'Avengers: Age Of Ultron' builds its brand (and occasionally entertains)

Apr 29, 2015 at 1:00 am

Avengers: Age Of Ultron / B

One of the downsides of Marvel announcing its future slate of superhero movies so far in advance of their release dates is that their “phase one” blockbusters already seem to pale in comparison to the on-deck “phase two” installments. After all, how can writer-director Joss Whedon’s just-released Avengers: Age of Ultron possibly compare to 2018’s two-part Avengers: Infinity War? One is merely an age; the other tackles, well, infinity. One can only assume heaven and hell are on deck for “phase three.”

It’s understandable given the ridiculous juggling act on display in Age of Ultron — overstuffed with no less than a dozen superhumans threading their way through a trio of plotlines. The movie has just enough Whedonesque quips, banter, and character moments to make his presence felt (the best is when Thor’s teammates attempt, in turn, to lift his mighty hammer), but mostly features gargantuan fight scenes, crammed-in cameos, and corporate blueprinting for future sequels and spinoffs.

Nevertheless, it’ll make another billion and a half dollars, even if it is, as Tony Stark/Iron Man (Robert Downey Jr.) describes: “Eugene O’Neill long.”

Things kick off with an assault on the castle fortress of Baron Strucker (Thomas Kretschmann). Iron Man, Captain America (Chris Evans), Thor (Chris Hemsworth), the Hulk (Mark Ruffalo), Black Widow (Scarlett Johansson), and Hawkeye (Jeremy Renner) are out to capture the last of Hydra’s evil agents and retrieve the Staff of Loki hidden in his labs. Little do they know that the staff contains one of the Infinity Stones, powerful artifacts that will come into play in the next set of sequels. Also in Strucker’s employ are Wanda Maximoff, aka the Scarlet Witch (Elizabeth Olsen), and her super-speedy twin brother Pietro, aka Quicksilver (Aaron Taylor-Johnson). The siblings complicate the Avengers’ mission, and inadvertently inspire Stark to create the movie’s main nemesis. You see, Wanda’s mind powers cause her foes to live their worse fears, and Stark, foreseeing the demise of humanity, decides that Loki’s staff must be used to power a defense system that will protect the Earth against an alien attack.

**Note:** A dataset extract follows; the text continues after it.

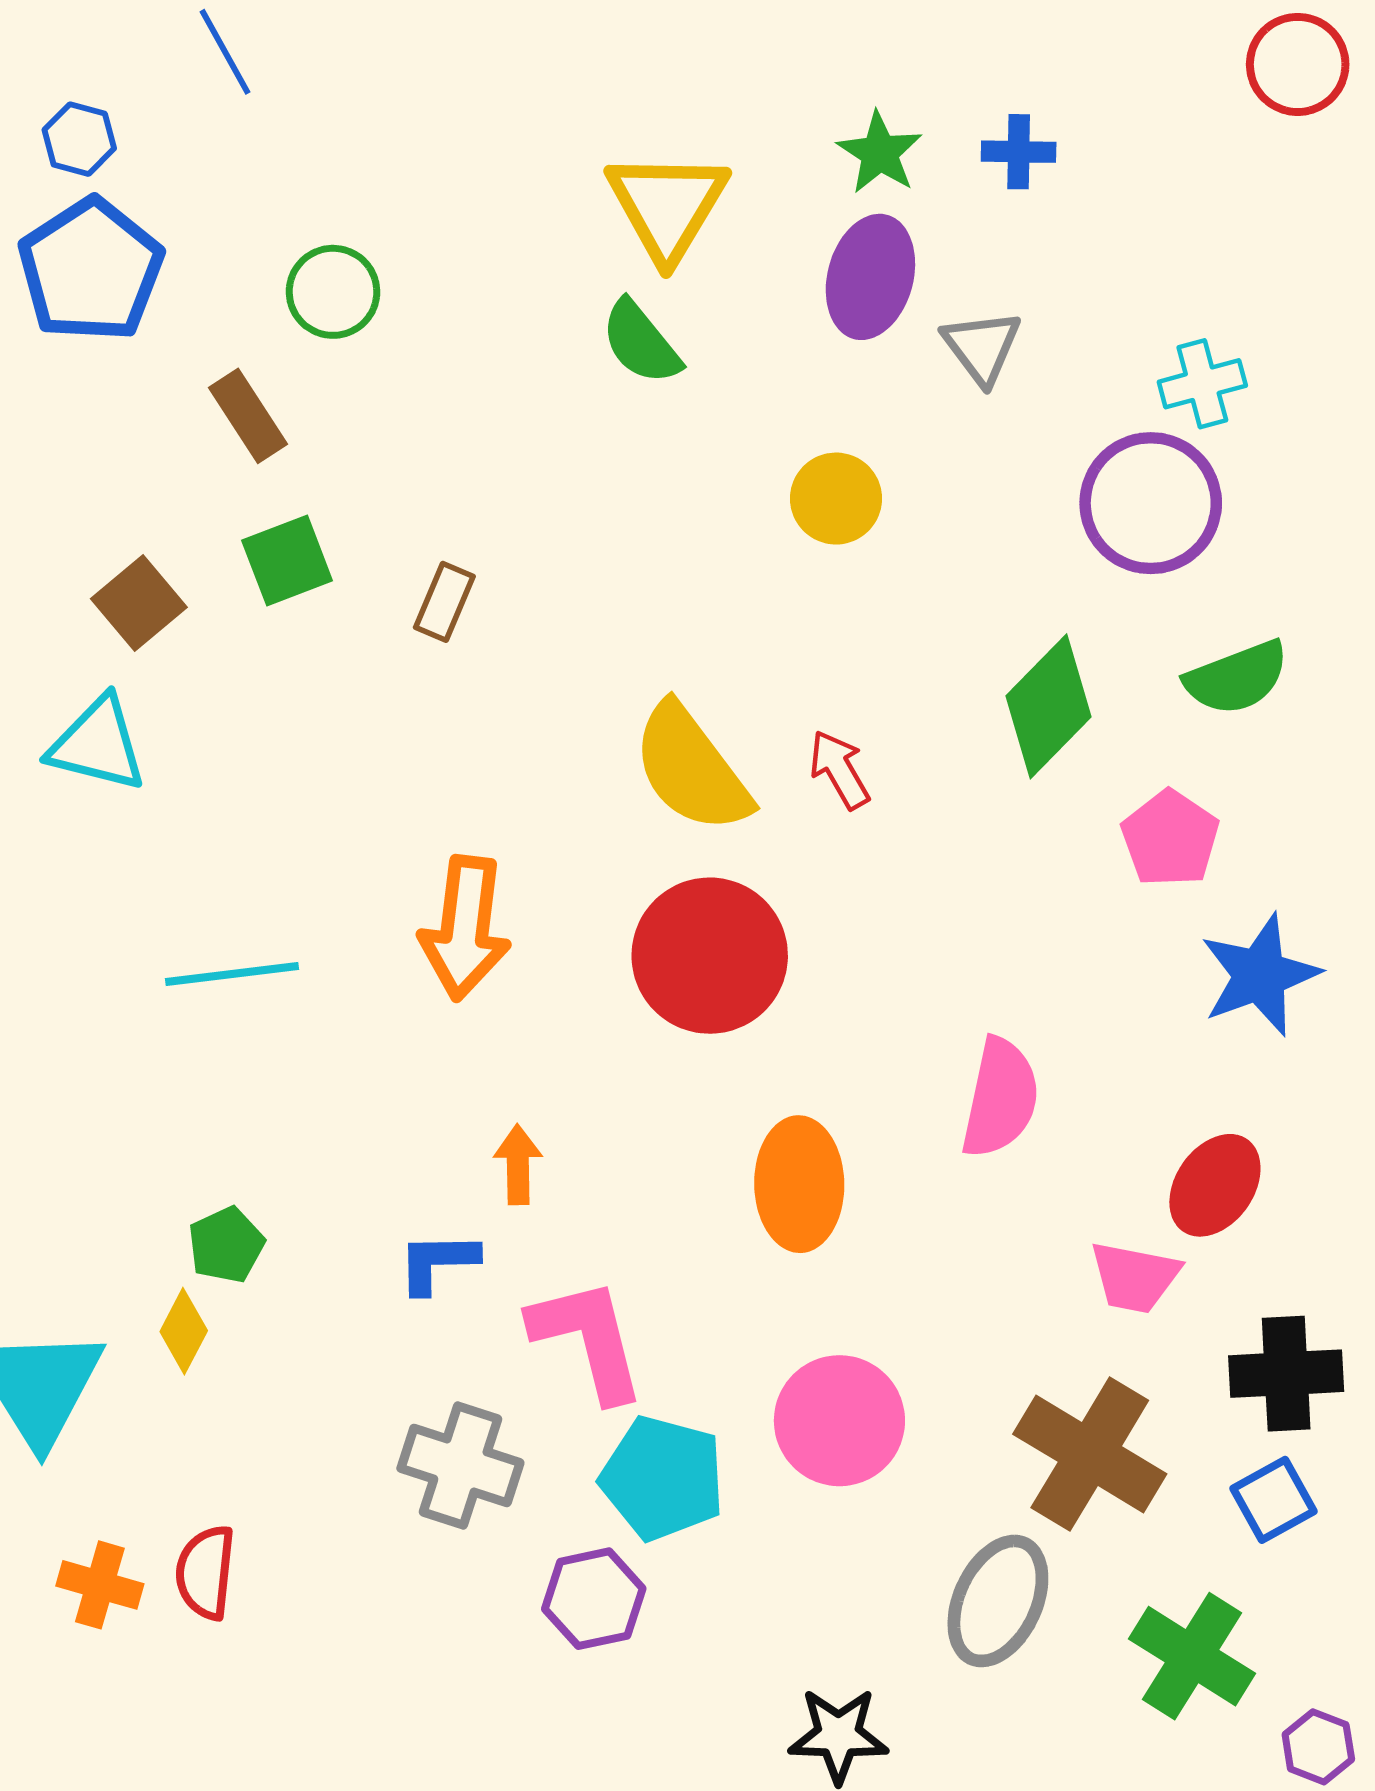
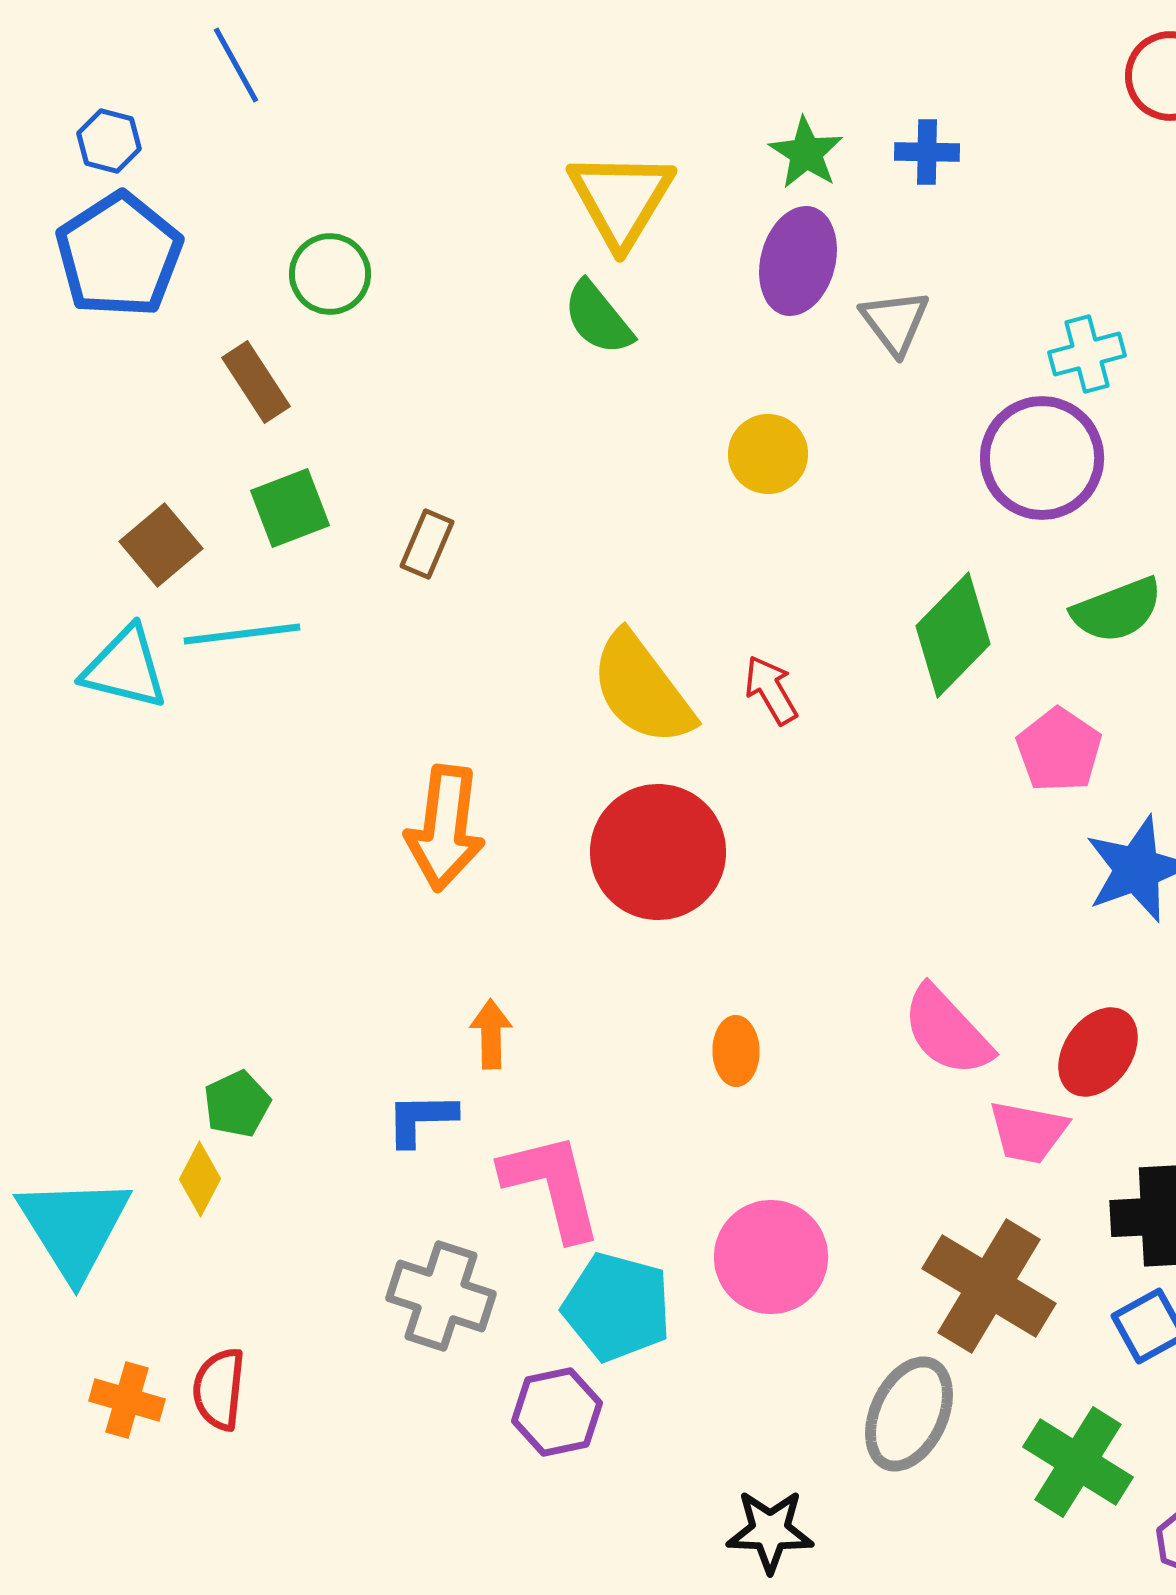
cyan line: (232, 974) -> (242, 634), moved
pink semicircle: (1000, 1098) -> (947, 1031), moved, turned 125
orange ellipse: (799, 1184) -> (736, 1051), size x0.6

Instead, his by-any-means-necessary hubris gives rise to Ultron (brilliantly voiced by a droll James Spader), an artificial intelligence that decides that mankind is actually Earth’s greatest threat. Using spare Iron Man parts, Ultron constructs a badass robot body for itself, builds a mechanical army, teams with Scarlet Witch and Quicksilver, and recites lyrics from “I’ve Got No Strings,” a song featured in Disney’s Pinocchio (apparently, even genocidal robots believe in corporate synergy).

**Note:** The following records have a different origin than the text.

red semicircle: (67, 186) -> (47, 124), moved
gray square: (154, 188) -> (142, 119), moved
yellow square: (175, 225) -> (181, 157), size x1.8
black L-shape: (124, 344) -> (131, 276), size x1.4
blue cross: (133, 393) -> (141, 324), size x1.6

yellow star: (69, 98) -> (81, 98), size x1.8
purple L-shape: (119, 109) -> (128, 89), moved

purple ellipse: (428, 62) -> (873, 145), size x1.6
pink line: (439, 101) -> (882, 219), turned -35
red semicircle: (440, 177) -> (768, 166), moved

There are fights in an Eastern European forest, at Avengers tower, on a freeway, in the streets of Johannesburg (an enraged Hulk versus a Hulkbusting Iron Man), and, in the finale, around and atop a floating city. Super sidekicks like Rhodey/War Machine (Don Cheadle) and the Falcon (Anthony Mackie), along with Nick Fury (Samuel L. Jackson), Stellan Skarsgård’s Dr. Selvig, and newly minted android the Vision (Paul Bettany) — nee J.A.R.V.I.S. — all get thrown into the convoluted mix.

Needless to say, the various characters all jostle for attention, with Hawkeye, improbably, emerging with the most intact through-line. Natasha (Black Widow) and Bruce (the Hulk) smolder with romantic longing, sentient robots muse on the nature of humanity, and each member of the team gets a well-timed zinger and single spark of emotion as the next sequel-friendly plot device kicks in. The mayhem is occasionally clever but, functionally, Whedon is serving Disney’s branding schemes first and his story and characters second.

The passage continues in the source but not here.